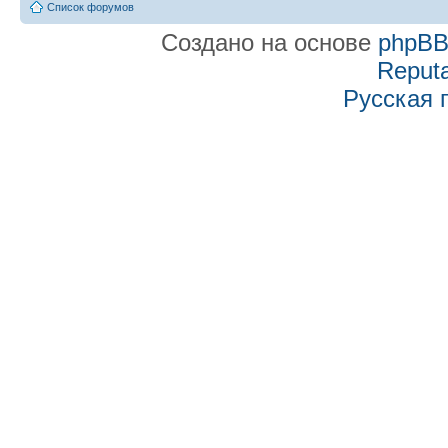
Список форумов
Создано на основе
phpB
Reputa
Русская 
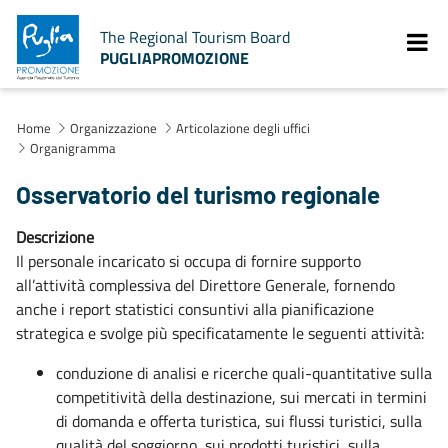
The Regional Tourism Board
PUGLIAPROMOZIONE
Home
Organizzazione
Articolazione degli uffici
Organigramma
Osservatorio del turismo regionale
Descrizione
Il personale incaricato si occupa di fornire supporto
all’attività complessiva del Direttore Generale, fornendo
anche i report statistici consuntivi alla pianificazione
strategica e svolge più specificatamente le seguenti attività:
conduzione di analisi e ricerche quali-quantitative sulla
competitività della destinazione, sui mercati in termini
di domanda e offerta turistica, sui flussi turistici, sulla
qualità del soggiorno, sui prodotti turistici, sulla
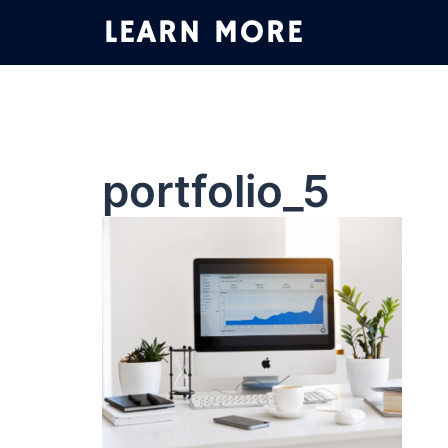
コ
ン
テ
ン
ツ
へ
ス
portfolio_5
キ
ッ
プ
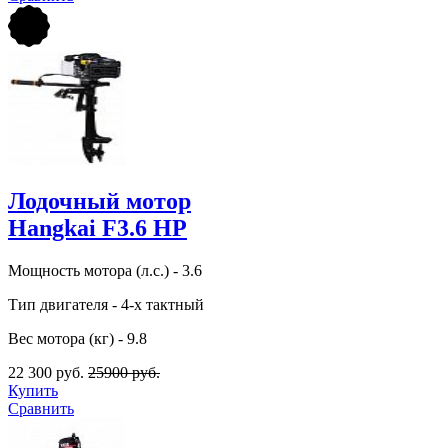
Лодочный мотор
Hangkai F3.6 HP
Мощность мотора (л.с.) - 3.6
Тип двигателя - 4-х тактный
Вес мотора (кг) - 9.8
22 300 руб.
25900 руб.
Купить
Сравнить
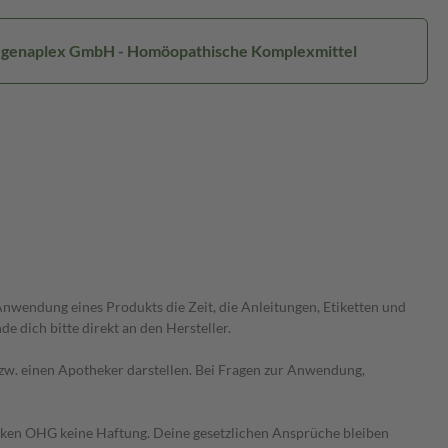
Regenaplex GmbH - Homöopathische Komplexmittel
wendung eines Produkts die Zeit, die Anleitungen, Etiketten und
 dich bitte direkt an den Hersteller.
 bzw. einen Apotheker darstellen. Bei Fragen zur Anwendung,
heken OHG keine Haftung. Deine gesetzlichen Ansprüche bleiben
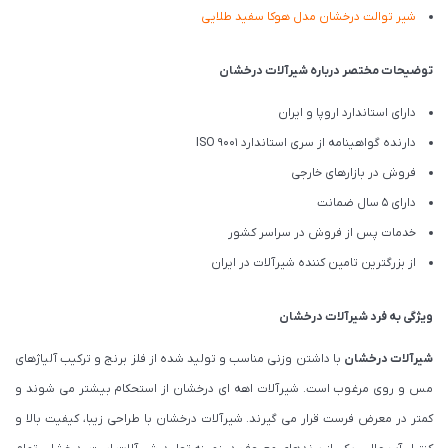
شیر توالت درخشان مدل هوکا سفید طلایی
توضیحات مختصر درباره شیرآلات درخشان
دارای استاندارد اروپا و ایران
دارنده گواهینامه از سری استاندارد ISO 9001
فروش در بازارهای خارجی
دارای 5 سال ضمانت
خدمات پس از فروش در سراسر کشور
از بزرگترین تامین کننده شیرآلات در ایران
ویژگی به فرد شیرآلات درخشان
شیرآلات درخشان
با داشتن وزنی مناسب و تولید شده از فلز برنج و ترکیب آلیاژهای
مس و روی مرغوب است. شیرآلات اهه ای درخشان از استحکام بیشتر می شوند و
کمتر در معرض فرست قرار می گیرند. شیرآلات درخشان با طراحی زیبا، کیفیت بالا و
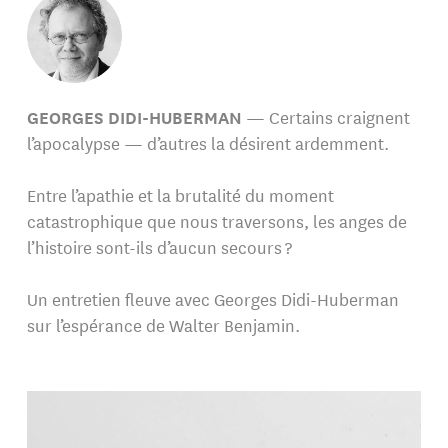
GEORGES DIDI-HUBERMAN
— Certains craignent
l’apocalypse — d’autres la désirent ardemment.
Entre l’apathie et la brutalité du moment
catastrophique que nous traversons, les anges de
l’histoire sont-ils d’aucun secours ?
Un entretien fleuve avec Georges Didi-Huberman
sur l’espérance de Walter Benjamin.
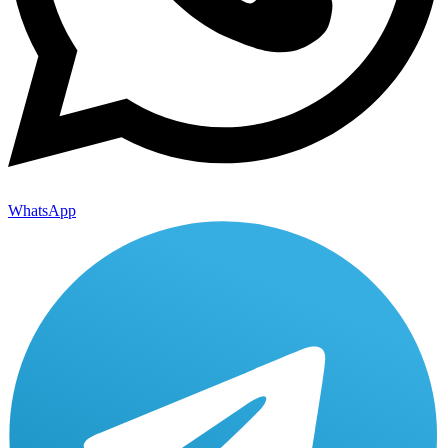
WhatsApp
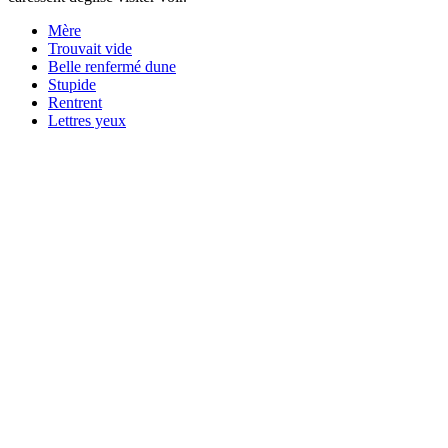
Mère
Trouvait vide
Belle renfermé dune
Stupide
Rentrent
Lettres yeux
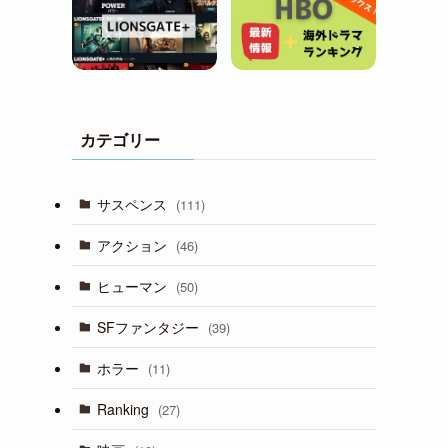
カテゴリー
サスペンス
(111)
アクション
(46)
ヒューマン
(50)
SFファンタジー
(39)
ホラー
(11)
Ranking
(27)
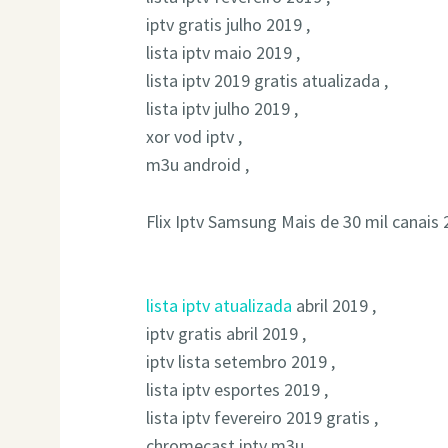
iptv gratis julho 2019 ,
lista iptv maio 2019 ,
lista iptv 2019 gratis atualizada ,
lista iptv julho 2019 ,
xor vod iptv ,
m3u android ,
Flix Iptv Samsung Mais de 30 mil canais 
lista iptv atualizada
abril 2019 ,
iptv gratis abril 2019 ,
iptv lista setembro 2019 ,
lista iptv esportes 2019 ,
lista iptv fevereiro 2019 gratis ,
chromecast iptv m3u ,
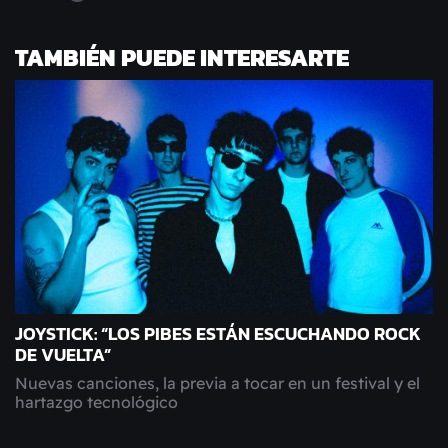
TAMBIÉN PUEDE INTERESARTE
JOYSTICK: “LOS PIBES ESTÁN ESCUCHANDO ROCK
DE VUELTA”
Nuevas canciones, la previa a tocar en un festival y el
hartazgo tecnológico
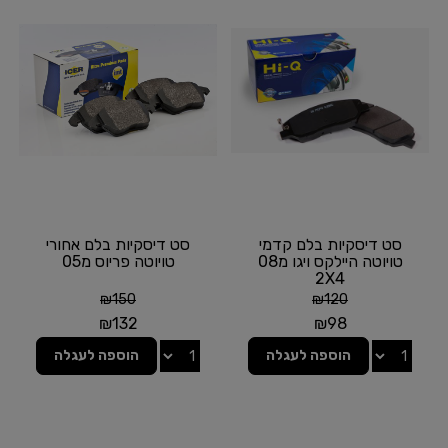
סט דיסקיות בלם קדמי
סט דיסקיות בלם אחורי
טויוטה היילקס ויגו מ08
טויוטה פריוס מ05
2X4
₪
150
₪
120
₪
132
₪
98
הוספה לעגלה
הוספה לעגלה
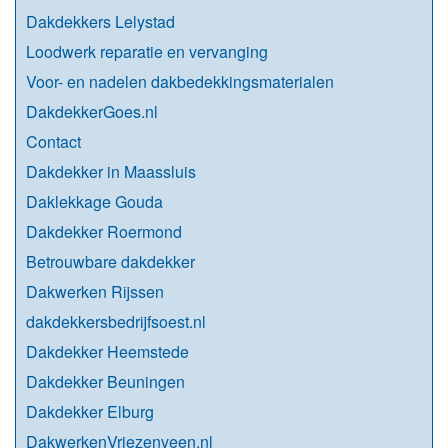
Dakdekkers Lelystad
Loodwerk reparatie en vervanging
Voor- en nadelen dakbedekkingsmaterialen
DakdekkerGoes.nl
Contact
Dakdekker in Maassluis
Daklekkage Gouda
Dakdekker Roermond
Betrouwbare dakdekker
Dakwerken Rijssen
dakdekkersbedrijfsoest.nl
Dakdekker Heemstede
Dakdekker Beuningen
Dakdekker Elburg
DakwerkenVriezenveen.nl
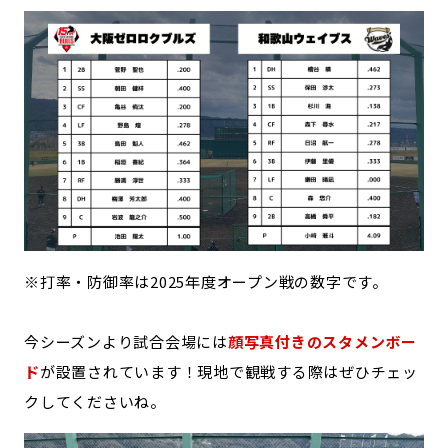
※打率・防御率は2025年度オープン戦の数字です。
今シーズンより試合会場には
顔写真付きのスタメンボー
ド
が設置されています！現地で観戦する際はぜひチェッ
クしてくださいね。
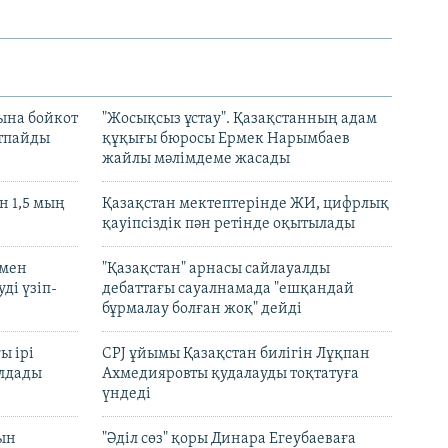
ына бойкот
"Жосықсыз ұстау". Қазақстанның адам
ртпайды
құқығы бюросы Ермек Нарымбаев
жайлы мәлімдеме жасады
 1,5 мың
Қазақстан мектептерінде ЖИ, цифрлық
қауіпсіздік пән ретінде оқытылады
 мен
"Қазақстан" арнасы сайлауалды
ді үзіп-
дебаттағы сауалнамада "ешқандай
бұрмалау болған жоқ" дейді
ы ірі
CPJ ұйымы Қазақстан билігін Лұқпан
лдады
Ахмедияровты қудалауды тоқтатуға
үндеді
рын
"Әділ сөз" қоры Динара Егеубаеваға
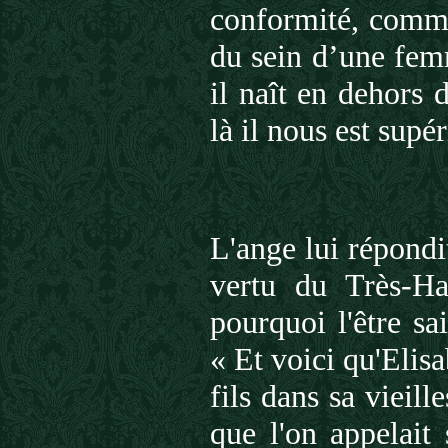
conformité, comme 
du sein d’une femm
il naît en dehors 
là il nous est supér
L'ange lui répondit
vertu du Très-Ha
pourquoi l'être sa
« Et voici qu'Elisa
fils dans sa vieill
que l'on appelait 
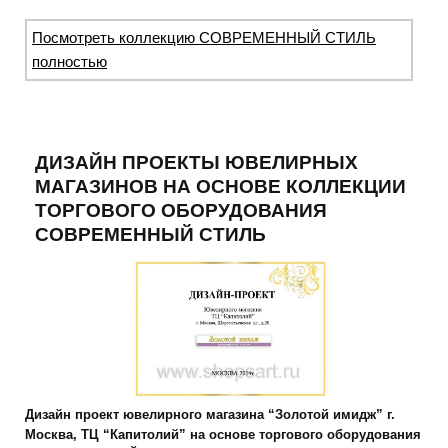
Посмотреть коллекцию СОВРЕМЕННЫЙ СТИЛЬ
полностью
ДИЗАЙН ПРОЕКТЫ ЮВЕЛИРНЫХ
МАГАЗИНОВ НА ОСНОВЕ КОЛЛЕКЦИИ
ТОРГОВОГО ОБОРУДОВАНИЯ
СОВРЕМЕННЫЙ СТИЛЬ
Дизайн проект ювелирного магазина “Золотой имидж” г.
Москва, ТЦ “Капитолий” на основе торгового оборудования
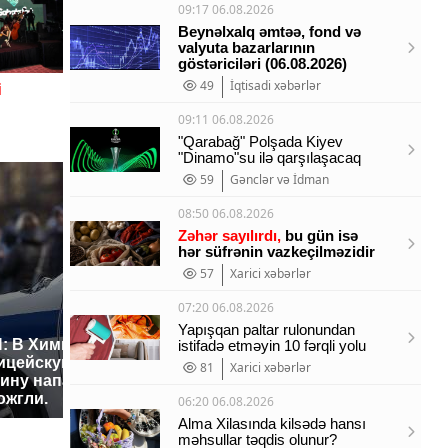
09:17 06.08.2026
Beynəlxalq əmtəə, fond və
valyuta bazarlarının
göstəriciləri (06.08.2026)
49
İqtisadi xəbərlər
i
09:11 06.08.2026
"Qarabağ" Polşada Kiyev
"Dinamo"su ilə qarşılaşacaq
59
Gənclər və İdman
08:50 06.08.2026
Zəhər sayılırdı,
bu gün isə
hər süfrənin vazkeçilməzidir
57
Xarici xəbərlər
07:20 06.08.2026
Yapışqan paltar rulonundan
: В Химках на
istifadə etməyin 10 fərqli yolu
ицейскую
Где будет встреча
Такую з
81
Xarici xəbərlər
ину напали и
президентов США и
никто не
ожгли.
России: Европа?
так?!
06:20 06.08.2026
Alma Xilasında kilsədə hansı
məhsullar təqdis olunur?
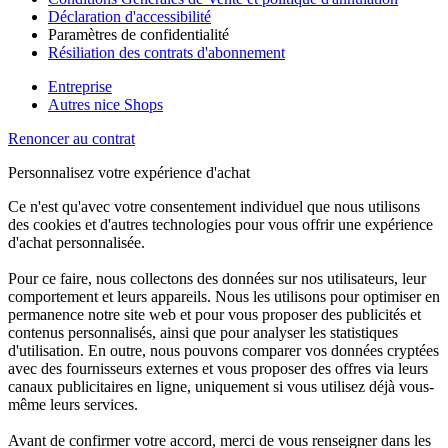
Déclaration d'accessibilité
Paramètres de confidentialité
Résiliation des contrats d'abonnement
Entreprise
Autres nice Shops
Renoncer au contrat
Personnalisez votre expérience d'achat
Ce n'est qu'avec votre consentement individuel que nous utilisons
des cookies et d'autres technologies pour vous offrir une expérience
d'achat personnalisée.
Pour ce faire, nous collectons des données sur nos utilisateurs, leur
comportement et leurs appareils. Nous les utilisons pour optimiser en
permanence notre site web et pour vous proposer des publicités et
contenus personnalisés, ainsi que pour analyser les statistiques
d'utilisation. En outre, nous pouvons comparer vos données cryptées
avec des fournisseurs externes et vous proposer des offres via leurs
canaux publicitaires en ligne, uniquement si vous utilisez déjà vous-
même leurs services.
Avant de confirmer votre accord, merci de vous renseigner dans les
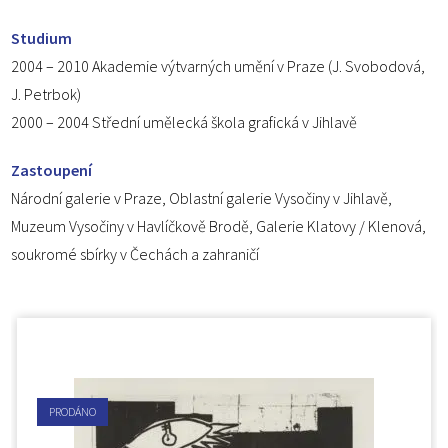
Studium
2004 – 2010 Akademie výtvarných umění v Praze (J. Svobodová,
J. Petrbok)
2000 – 2004 Střední umělecká škola grafická v Jihlavě
Zastoupení
Národní galerie v Praze, Oblastní galerie Vysočiny v Jihlavě,
Muzeum Vysočiny v Havlíčkově Brodě, Galerie Klatovy / Klenová,
soukromé sbírky v Čechách a zahraničí
PRODÁNO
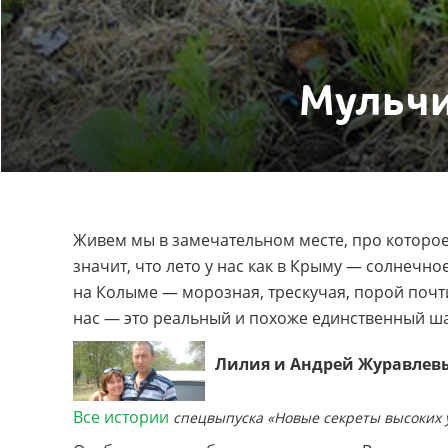
Мульчи
Живем мы в замечательном месте, про которое 
значит, что лето у нас как в Крыму — солнечное
на Колыме — морозная, трескучая, порой почт
нас — это реальный и похоже единственный ш
Лилия и Андрей Журавле
Все истории
спецвыпуска «Новые секреты высоких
——
Assignment: The response must match the data line for line, from its first line through the line with "شیر توالت درخشان مدل هوکا سفید طلایی", inclusive, and must leave out the pictures.

Exercise answer:
Список форумов
Создано на основе
phpB
Reputa
Русская 
The Regional Tourism Board
PUGLIAPROMOZIONE
Home
Organizzazione
Articolazione degli uffici
Organigramma
Osservatorio del turismo regionale
Descrizione
Il personale incaricato si occupa di fornire supporto
all’attività complessiva del Direttore Generale, fornendo
anche i report statistici consuntivi alla pianificazione
strategica e svolge più specificatamente le seguenti attività:
conduzione di analisi e ricerche quali-quantitative sulla
competitività della destinazione, sui mercati in termini
di domanda e offerta turistica, sui flussi turistici, sulla
qualità del soggiorno, sui prodotti turistici, sulla
コ
ン
テ
ン
ツ
へ
ス
portfolio_5
キ
ッ
プ
Лодочный мотор
Hangkai F3.6 HP
Мощность мотора (л.с.) - 3.6
Тип двигателя - 4-х тактный
Вес мотора (кг) - 9.8
22 300 руб.
25900 руб.
Купить
Сравнить
Regenaplex GmbH - Homöopathische Komplexmittel
wendung eines Produkts die Zeit, die Anleitungen, Etiketten und
 dich bitte direkt an den Hersteller.
 bzw. einen Apotheker darstellen. Bei Fragen zur Anwendung,
heken OHG keine Haftung. Deine gesetzlichen Ansprüche bleiben
شیر توالت درخشان مدل هوکا سفید طلایی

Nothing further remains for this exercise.